== Segment start ==
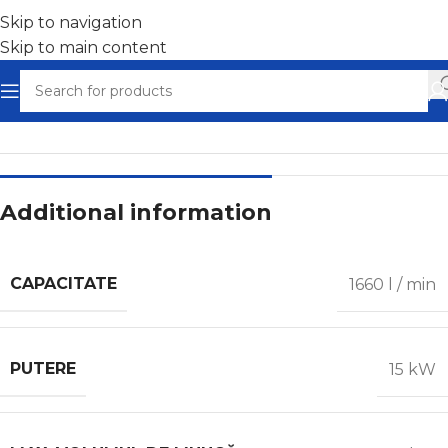
Skip to navigation
Skip to main content
Home
/
Compresoare scroll
Additional information
CAPACITATE
1660 l / min
PUTERE
15 kW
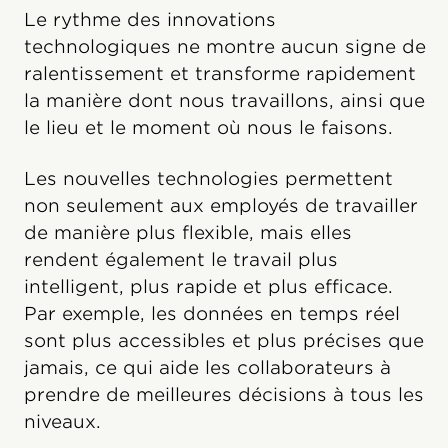
Le rythme des innovations
technologiques ne montre aucun signe de
ralentissement et transforme rapidement
la manière dont nous travaillons, ainsi que
le lieu et le moment où nous le faisons.
Les nouvelles technologies permettent
non seulement aux employés de travailler
de manière plus flexible, mais elles
rendent également le travail plus
intelligent, plus rapide et plus efficace.
Par exemple, les données en temps réel
sont plus accessibles et plus précises que
jamais, ce qui aide les collaborateurs à
prendre de meilleures décisions à tous les
niveaux.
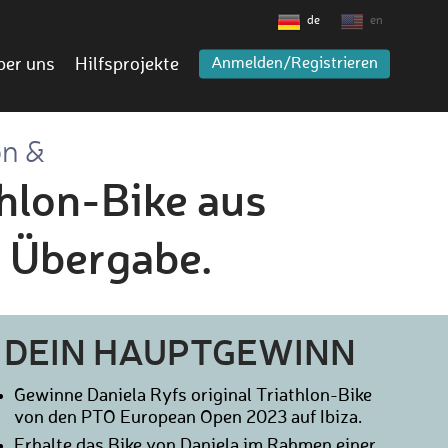
de
en
ber uns
Hilfsprojekte
Anmelden/Registrieren
on &
thlon-Bike aus
r Übergabe.
DEIN HAUPTGEWINN
Gewinne Daniela Ryfs original Triathlon-Bike
von den PTO European Open 2023 auf Ibiza.
Erhalte das Bike von Daniela im Rahmen einer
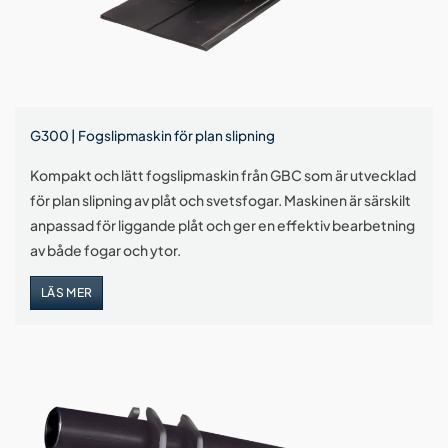
G300 | Fogslipmaskin för plan slipning
Kompakt och lätt fogslipmaskin från GBC som är utvecklad
för plan slipning av plåt och svetsfogar. Maskinen är särskilt
anpassad för liggande plåt och ger en effektiv bearbetning
av både fogar och ytor.
LÄS MER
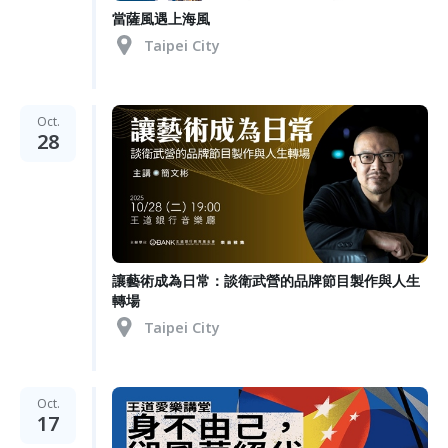
當薩風遇上海風
Taipei City
Oct.
28
讓藝術成為日常：談衛武營的品牌節目製作與人生
轉場
Taipei City
Oct.
17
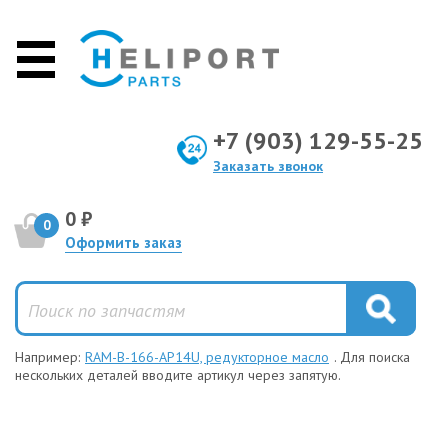
+7 (903) 129-55-25
Заказать звонок
0 ₽
0
Оформить заказ
Например:
RAM-B-166-AP14U, редукторное масло
. Для поиска
нескольких деталей вводите артикул через запятую.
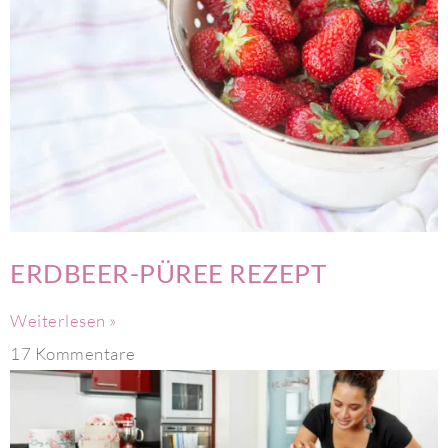
ERDBEER-PÜREE REZEPT
Weiterlesen »
17 Kommentare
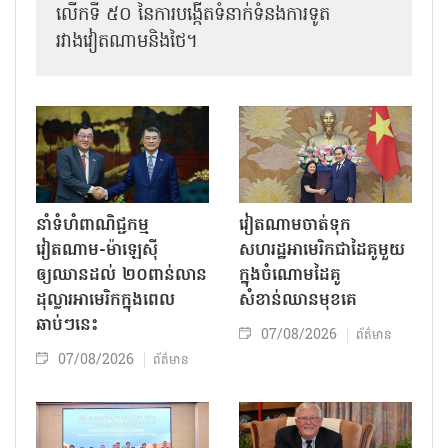
លើកទី ៥០ នៃការបង្កើតទំនាក់ទំនងការទូត
រវាងវៀតណាមនិងថៃ។
នាំទំហំពាណិជ្ជកម្ម
វៀតណាមចាត់ទុក
វៀតណាម-ម៉ាឡេស៊ី
សហរដ្ឋអាមេរិកជាដៃគូមួយ
ឲ្យឈានដល់ ២០ពាន់លាន
ក្នុងចំណោមដៃគូ
ដុល្លារអាមេរិកក្នុងពេល
សំខាន់ឈានមុខគេ
ឆាប់ៗនេះ
07/08/2026
ព័ត៌មាន
07/08/2026
ព័ត៌មាន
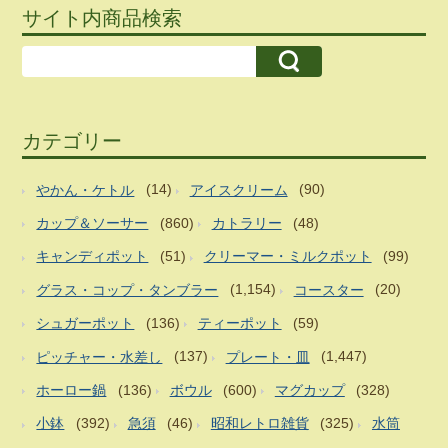
サイト内商品検索
カテゴリー
やかん・ケトル
(14)
アイスクリーム
(90)
カップ＆ソーサー
(860)
カトラリー
(48)
キャンディポット
(51)
クリーマー・ミルクポット
(99)
グラス・コップ・タンブラー
(1,154)
コースター
(20)
シュガーポット
(136)
ティーポット
(59)
ピッチャー・水差し
(137)
プレート・皿
(1,447)
ホーロー鍋
(136)
ボウル
(600)
マグカップ
(328)
小鉢
(392)
急須
(46)
昭和レトロ雑貨
(325)
水筒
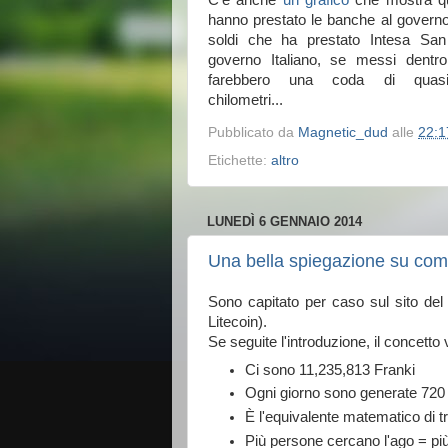
C'è anche
un grafico
che mostra qu
hanno prestato le banche al governo 
soldi che ha prestato Intesa San
governo Italiano, se messi dentro
farebbero una coda di quasi
chilometri...
Pubblicato da
Magnetic_dud
alle
22:1
Etichette:
altro
LUNEDÌ 6 GENNAIO 2014
Una bella spiegazione su come
Sono capitato per caso sul sito de
Litecoin).
Se seguite l'introduzione, il concetto
Ci sono 11,235,813 Franki
Ogni giorno sono generate 720
È l'equivalente matematico di t
Più persone cercano l'ago = più g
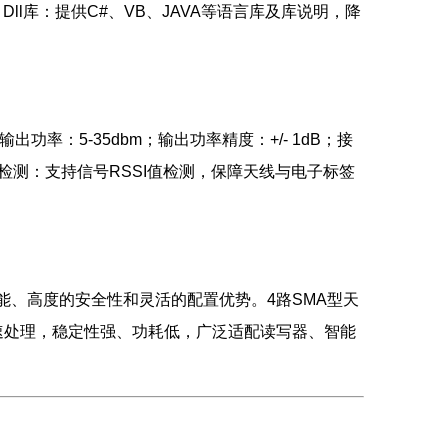
Dll库：提供C#、VB、JAVA等语言库及库说明，降
0MHz；输出功率：5-35dbm；输出功率精度：+/- 1dB；接
号检测：支持信号RSSI值检测，保障天线与电子标签
读写性能、高度的安全性和灵活的配置优势。4路SMA型天
速处理，稳定性强、功耗低，广泛适配读写器、智能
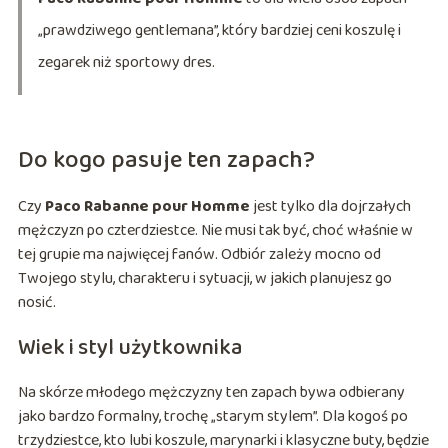
„prawdziwego gentlemana”, który bardziej ceni koszulę i
zegarek niż sportowy dres.
Do kogo pasuje ten zapach?
Czy
Paco Rabanne pour Homme
jest tylko dla dojrzałych
mężczyzn po czterdziestce. Nie musi tak być, choć właśnie w
tej grupie ma najwięcej fanów. Odbiór zależy mocno od
Twojego stylu, charakteru i sytuacji, w jakich planujesz go
nosić.
Wiek i styl użytkownika
Na skórze młodego mężczyzny ten zapach bywa odbierany
jako bardzo formalny, trochę „starym stylem”. Dla kogoś po
trzydziestce, kto lubi koszule, marynarki i klasyczne buty, będzie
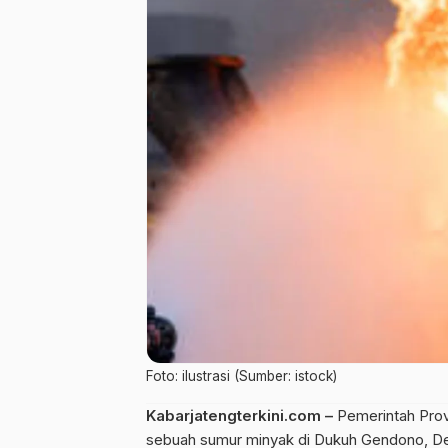
Foto: ilustrasi (Sumber: istock)
Kabarjatengterkini.com –
Pemerintah Provi
sebuah sumur minyak di Dukuh Gendono, D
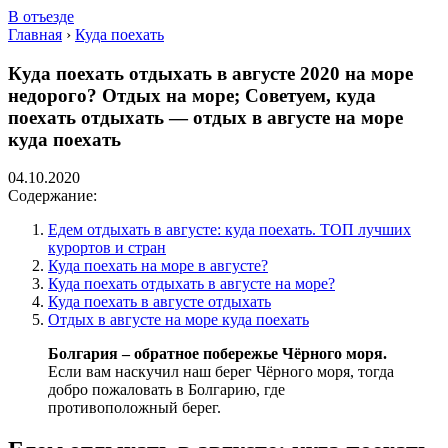
В отъезде
Главная
›
Куда поехать
Куда поехать отдыхать в августе 2020 на море
недорого? Отдых на море; Советуем, куда
поехать отдыхать — отдых в августе на море
куда поехать
04.10.2020
Содержание:
Едем отдыхать в августе: куда поехать. ТОП лучших
курортов и стран
Куда поехать на море в августе?
Куда поехать отдыхать в августе на море?
Куда поехать в августе отдыхать
Отдых в августе на море куда поехать
Болгария – обратное побережье Чёрного моря.
Если вам наскучил наш берег Чёрного моря, тогда
добро пожаловать в Болгарию, где
противоположный берег.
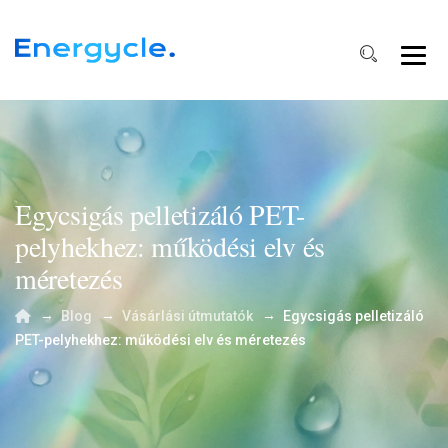
Egycsigás pelletizáló PET-
pelyhekhez: működési elv és
méretezés
→
→
→
Blog
Vásárlási útmutatók
Egycsigás pelletizáló
PET-pelyhekhez: működési elv és méretezés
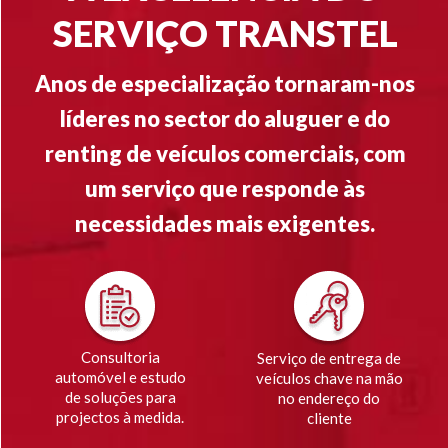
SERVIÇO TRANSTEL
Anos de especialização tornaram-nos
líderes no sector do aluguer e do
renting de veículos comerciais, com
um serviço que responde às
necessidades mais exigentes.
Consultoria
Serviço de entrega de
automóvel e estudo
veículos chave na mão
de soluções para
no endereço do
projectos à medida.
cliente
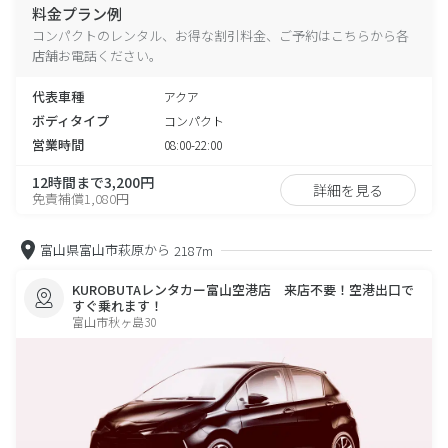
料金プラン例
コンパクトのレンタル、お得な割引料金、ご予約はこちらから各
店舗お電話ください。
代表車種
アクア
ボディタイプ
コンパクト
営業時間
08:00-22:00
12時間まで3,200円
詳細を見る
免責補償1,080円
富山県富山市萩原から
2187m
KUROBUTAレンタカー富山空港店 来店不要！空港出口で
すぐ乗れます！
富山市秋ヶ島30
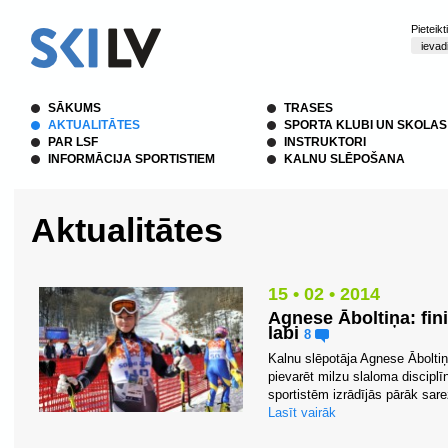
Pieteik
SĀKUMS
TRASES
AKTUALITĀTES
SPORTA KLUBI UN SKOLAS
PAR LSF
INSTRUKTORI
INFORMĀCIJA SPORTISTIEM
KALNU SLĒPOŠANA
Aktualitātes
15 • 02 • 2014
Agnese Āboltiņa: fini
labi
8
Kalnu slēpotāja Agnese Āboltiņa,
pievarēt milzu slaloma discipl
sportistēm izrādījās pārāk sarež
Lasīt vairāk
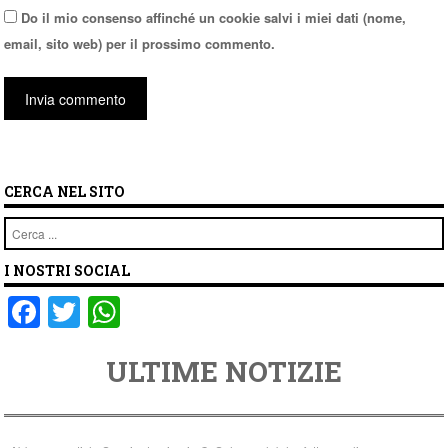
Do il mio consenso affinché un cookie salvi i miei dati (nome,
email, sito web) per il prossimo commento.
CERCA NEL SITO
Cerca
I NOSTRI SOCIAL
F
T
W
a
wi
h
ULTIME NOTIZIE
c
tt
at
e
er
s
b
A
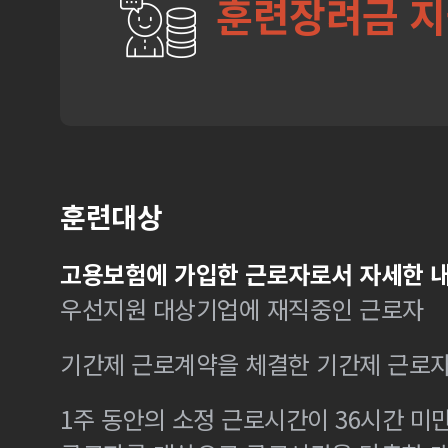
훈련장려금 
훈련대상
고용보험에 가입한 근로자로서 자세한 내
우선지원 대상기업에 재직중인 근로자
기간제 근로계약을 체결한 기간제 근로
1주 동안의 소정 근로시간이 36시간 미만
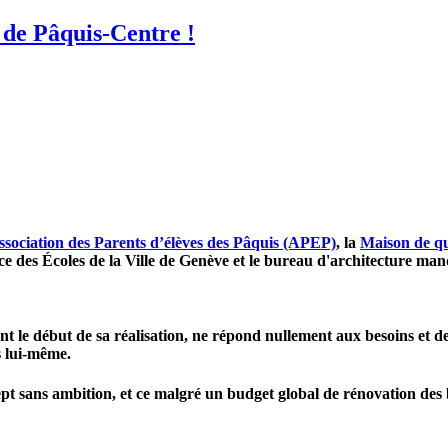
 de Pâquis-Centre !
ssociation des Parents d’élèves des Pâquis (APEP)
, la
Maison de q
ce des Écoles de la Ville de Genève et le bureau d'architecture man
nt le début de sa réalisation,
ne répond nullement aux besoins et de
es lui-même.
pt sans ambition
, et ce malgré un budget global de rénovation des 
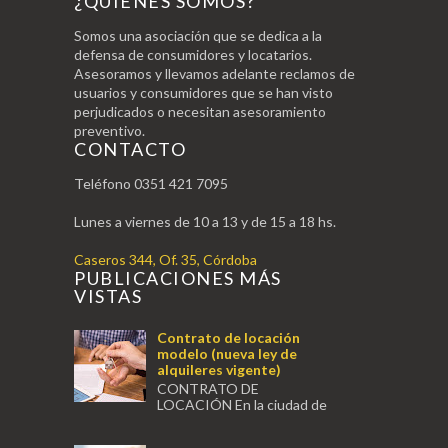
¿QUIÉNES SOMOS?
Somos una asociación que se dedica a la
defensa de consumidores y locatarios.
Asesoramos y llevamos adelante reclamos de
usuarios y consumidores que se han visto
perjudicados o necesitan asesoramiento
preventivo.
CONTACTO
Teléfono 0351 421 7095
Lunes a viernes de 10 a 13 y de 15 a 18 hs.
Caseros 344, Of. 35, Córdoba
PUBLICACIONES MÁS
VISTAS
Contrato de locación
modelo (nueva ley de
alquileres vigente)
CONTRATO DE
LOCACIÓN En la ciudad de
Córdoba, a los siete días del mes de julio
de 2020, entre el Señor Nombre del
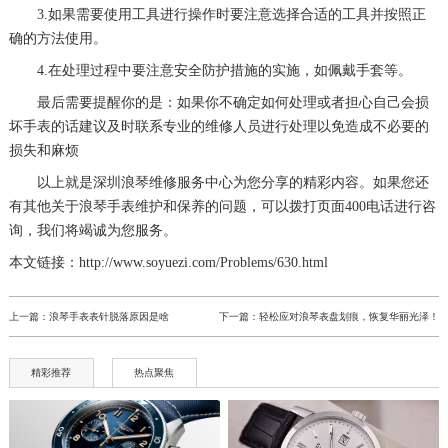
3.如果需要使用工具进行操作时要注意选择合适的工具并按照正
确的方法使用。
4.在处理过程中要注意安全防护措施的实施，如佩戴手套等。
最后需要提醒你的是：如果你不确定如何处理或者担心自己会损
坏手表的话建议及时联系专业的维修人员进行处理以免造成不必要的
损失和麻烦
以上就是
深圳浪琴维修服务中心
为您分享的精彩内容。如果您还
有其他关于浪琴手表维护和保养的问题，可以拨打页面400电话进行咨
询，我们将竭诚为您服务。
本文链接：http://www.soyuezi.com/Problems/630.html
上一篇：
浪琴手表表针脱落原因是啥
下一篇：
轻松应对浪琴表盘划痕，恢复华丽光泽！
精彩推荐
热点聚焦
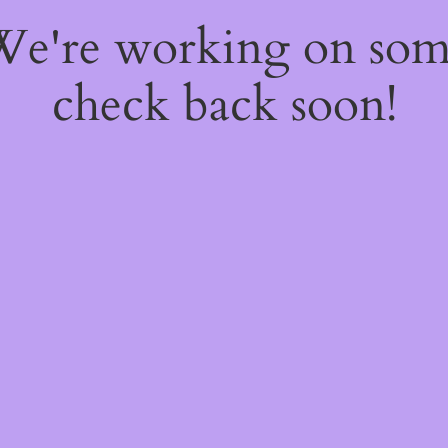
 We're working on so
check back soon!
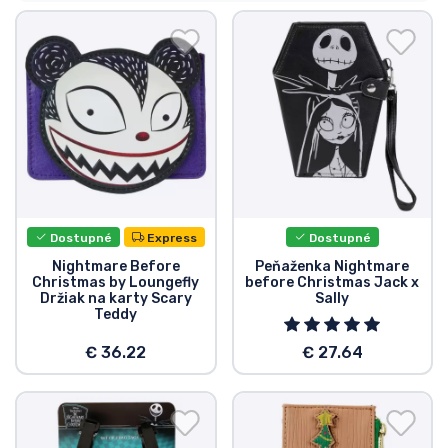
Preprava a platba
Zoradiť podľa série
Zoradiť podľa filmov
Zoradiť podľa karikatúry
Zoradiť podľa Anime
Dostupné
Express
Dostupné
Nightmare Before
Peňaženka Nightmare
Christmas by Loungefly
before Christmas Jack x
Zoradiť podľa hier
Držiak na karty Scary
Sally
Teddy
Zoradiť podľa športu
€ 36.22
€ 27.64
Zoradiť podľa hudby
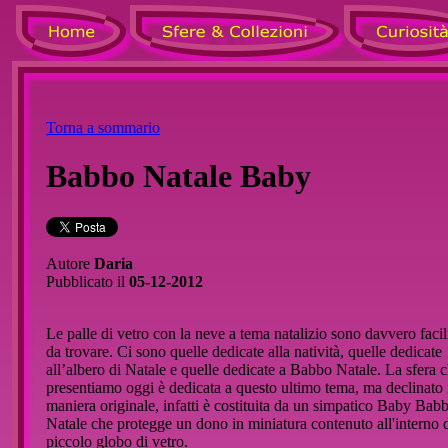
Torna a sommario
Babbo Natale Baby
Autore
Daria
Pubblicato il
05-12-2012
Le palle di vetro con la neve a tema natalizio sono davvero faci
da trovare. Ci sono quelle dedicate alla natività, quelle dedicate
all’albero di Natale e quelle dedicate a Babbo Natale. La sfera c
presentiamo oggi è dedicata a questo ultimo tema, ma declinato 
maniera originale, infatti è costituita da un simpatico Baby Bab
Natale che protegge un dono in miniatura contenuto all'interno 
piccolo globo di vetro.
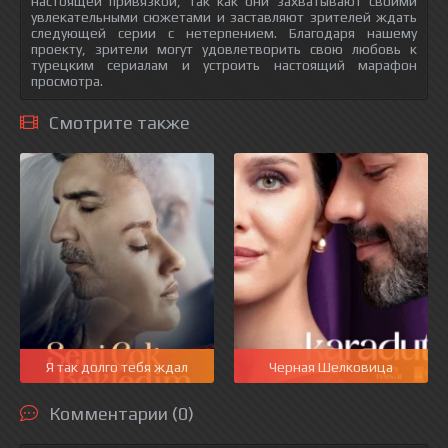
настоящей привязкой, так как они захватывают своими
увлекательными сюжетами и заставляют зрителей ждать
следующей серии с нетерпением. Благодаря нашему
проекту, зрители могут удовлетворить свою любовь к
турецким сериалам и устроить настоящий марафон
просмотра.
Смотрите также
Я так долго тебя ждал
Черная Шелковица
Комментарии (0)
== Segment end ==
(AIM OF THE EXERCISE):
Now transcribe the lines above exactly, starting at the line containing "最后需要提醒你的是：如果你不确定如何处理或者担心自己会损" and ending at the line containing "Nightmare Before", both lines included, pictures excluded.

(SOLUTION TO THE PROBLEM):
最后需要提醒你的是：如果你不确定如何处理或者担心自己会损
坏手表的话建议及时联系专业的维修人员进行处理以免造成不必要的
损失和麻烦
以上就是
深圳浪琴维修服务中心
为您分享的精彩内容。如果您还
有其他关于浪琴手表维护和保养的问题，可以拨打页面400电话进行咨
询，我们将竭诚为您服务。
本文链接：http://www.soyuezi.com/Problems/630.html
上一篇：
浪琴手表表针脱落原因是啥
下一篇：
轻松应对浪琴表盘划痕，恢复华丽光泽！
精彩推荐
热点聚焦
 We're working on so
check back soon!
Preprava a platba
Zoradiť podľa série
Zoradiť podľa filmov
Zoradiť podľa karikatúry
Zoradiť podľa Anime
Dostupné
Express
Dostupné
Nightmare Before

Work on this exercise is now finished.